• What is needed:
Your task is to copy every line of the records below that contains "Africa".

• Supplied material:
┌────────

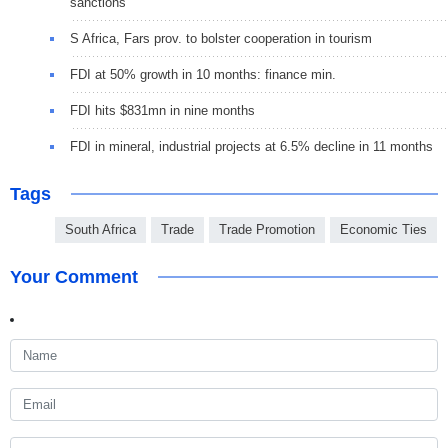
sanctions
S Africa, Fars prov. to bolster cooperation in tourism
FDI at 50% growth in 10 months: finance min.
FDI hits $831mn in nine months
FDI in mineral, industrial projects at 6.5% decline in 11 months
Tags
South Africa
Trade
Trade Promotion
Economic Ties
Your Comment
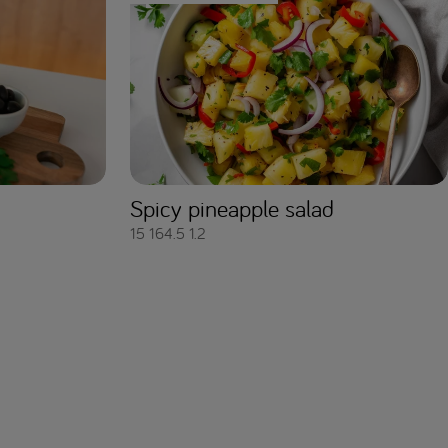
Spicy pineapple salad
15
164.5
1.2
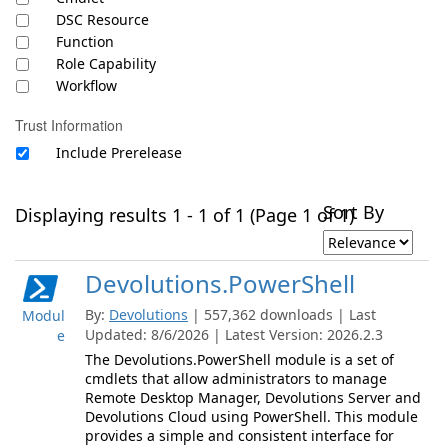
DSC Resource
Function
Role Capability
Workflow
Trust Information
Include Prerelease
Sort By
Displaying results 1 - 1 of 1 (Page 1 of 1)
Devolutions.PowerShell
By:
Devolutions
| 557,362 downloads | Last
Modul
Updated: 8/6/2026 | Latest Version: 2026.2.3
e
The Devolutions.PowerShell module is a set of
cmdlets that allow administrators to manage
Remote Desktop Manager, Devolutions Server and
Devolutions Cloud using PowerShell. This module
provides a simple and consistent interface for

└────────
┌────────

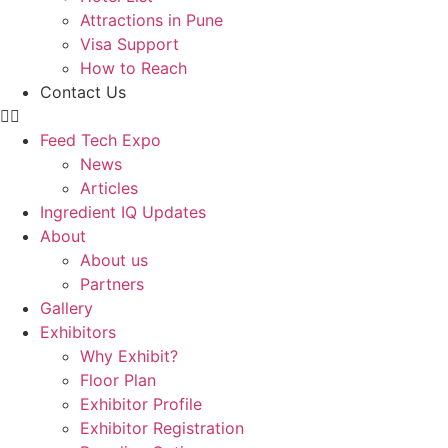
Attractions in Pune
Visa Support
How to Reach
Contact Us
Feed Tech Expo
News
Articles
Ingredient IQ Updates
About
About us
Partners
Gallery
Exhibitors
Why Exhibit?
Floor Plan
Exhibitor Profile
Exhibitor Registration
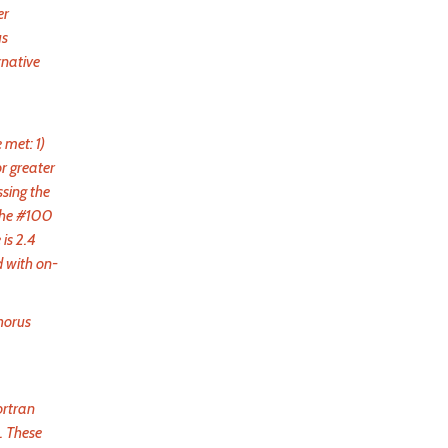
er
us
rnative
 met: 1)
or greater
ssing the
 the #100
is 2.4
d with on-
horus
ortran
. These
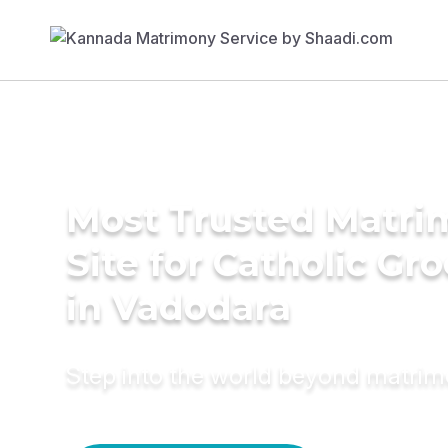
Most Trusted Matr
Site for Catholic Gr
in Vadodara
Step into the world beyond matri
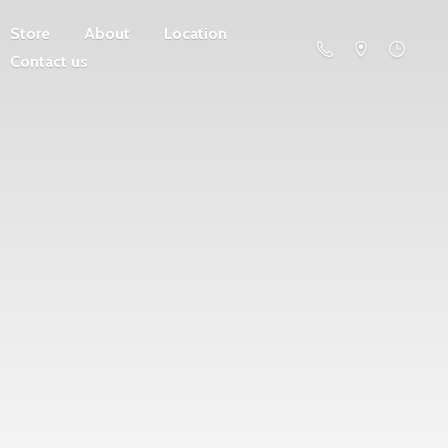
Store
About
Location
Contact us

└────────

• Solution for this problem:
S Africa, Fars prov. to bolster cooperation in tourism
South Africa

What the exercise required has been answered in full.